Le jeune Lovecraft - Par José Oliver et Bartolo Torres – Diabolo éditions

27 octobre 2013 0 commentaire
  • Deux auteurs espagnols revisitent de façon fantasque, sous formes de strips humoristiques, la jeunesse du célèbre écrivain américain H.P.Lovecraft. Une jolie réussite !

Tout le monde connaît Howard Phillips Lovecraft, auteur cynique et pessimiste de récits fantastiques, d’horreur et de science-fiction. José Oliver et Bartolo Torres décrivent dans cet album au format à l’italienne, premier d’une série à suivre, une jeunesse fantaisiste du créateur du mythe de Cthulhu. L’idée n’est pas en soi franchement originale mais, appliquée à un auteur tel que Lovecraft, c’est assez jubilatoire. Dans un propos introductif, José Oliver revient sur la genèse de cette bande dessinée en 2004, initialement publiée sur un blog, et la collaboration avec le dessinateur Bartolo Torres : les deux artistes ont pu réunir dans ce recueil leur penchant commun pour les aventures sombres et lugubres. Mais ils y parsèment également de nombreuses références musicales et littéraires, donnent au jeune Howard des compagnons de jeux et le placent dans des situations « normales », dans des strips à l’humour noir, sarcastique, ou même, par moments, franchement hilarant. Les auteurs indiquent ainsi avoir voulu donner au jeune héros « des compagnons d’aventures qui équilibrent quelque peu son tempérament et qui, qui sait, auraient également pu être à l’origine de sa nature apathique ».

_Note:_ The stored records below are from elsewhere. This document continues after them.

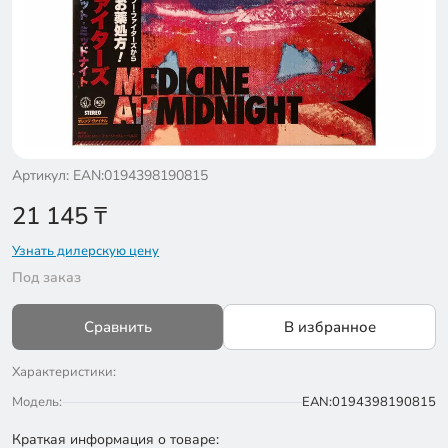
Артикул: EAN:0194398190815
21 145
₸
Узнать дилерскую цену
Под заказ
Сравнить
В избранное
Характеристики:
Модель:
EAN:0194398190815
Краткая информация о товаре:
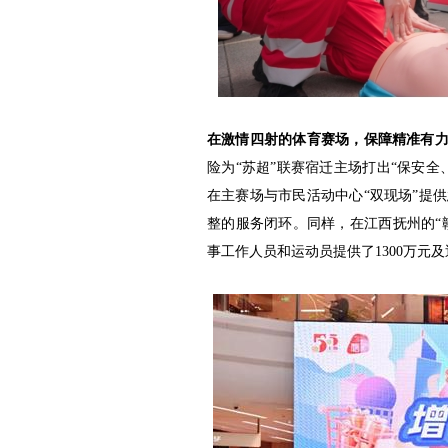
在激情四射的体育赛场，保障精准有
险为“苏超”联赛宿迁主场打出“保安
在主赛场与市民活动中心“双现场”提
整的服务闭环。同样，在江西抚州的“
事工作人员和运动员提供了1300万元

Le jeune Lovecraft - Par José Oliver et Bartolo Torres – Diabolo éditions

On voit ainsi le jeune et normal Lovecraft rougissant comme une tomate pour peu qu’on le soupçonne de fricoter avec la charmante Siouxie, ou avoir le déguisement le moins réussi pour Halloween. D’autres scènes se rapprochent davantage de l’atmosphère des écrits de l’auteur américain, comme la présence récurrente d’une drôle de goule, la rencontre avec les fantômes de Poe et Rimbaud, la création d’un golem pour aider le jeune Howard à faire ses devoirs, ou le recours à la magie pour faire apparaître l’œil de Rammenoth... mais pas toujours avec beaucoup de réussite.

L’album est composé de strips sur trois cases, présentés de manière chronologique. Les auteurs revisitent également de grands classiques de la littérature, pour imaginer comment Lovecraft les auraient traités : Dracula ou Le tour du monde en 80 jours revisités à la sauce Lovecraft, c’est très drôle. Sur le plan graphique, l’album est en noir et blanc, avec quelques teintes de gris, et de rouge (pour le sang). On trouve aussi au fil de l’album quelques esquisses et croquis pour montrer la manière dont ont été pensées les apparences des personnages.

À noter qu’il n’est pas nécessaire de connaître l’œuvre de Lovecraft pour comprendre et apprécier ce recueil. On peut tout aussi bien le voir comme le récit de la vie d’un jeune garçon excentrique, tant les références à Lovecraft sont largement elliptiques.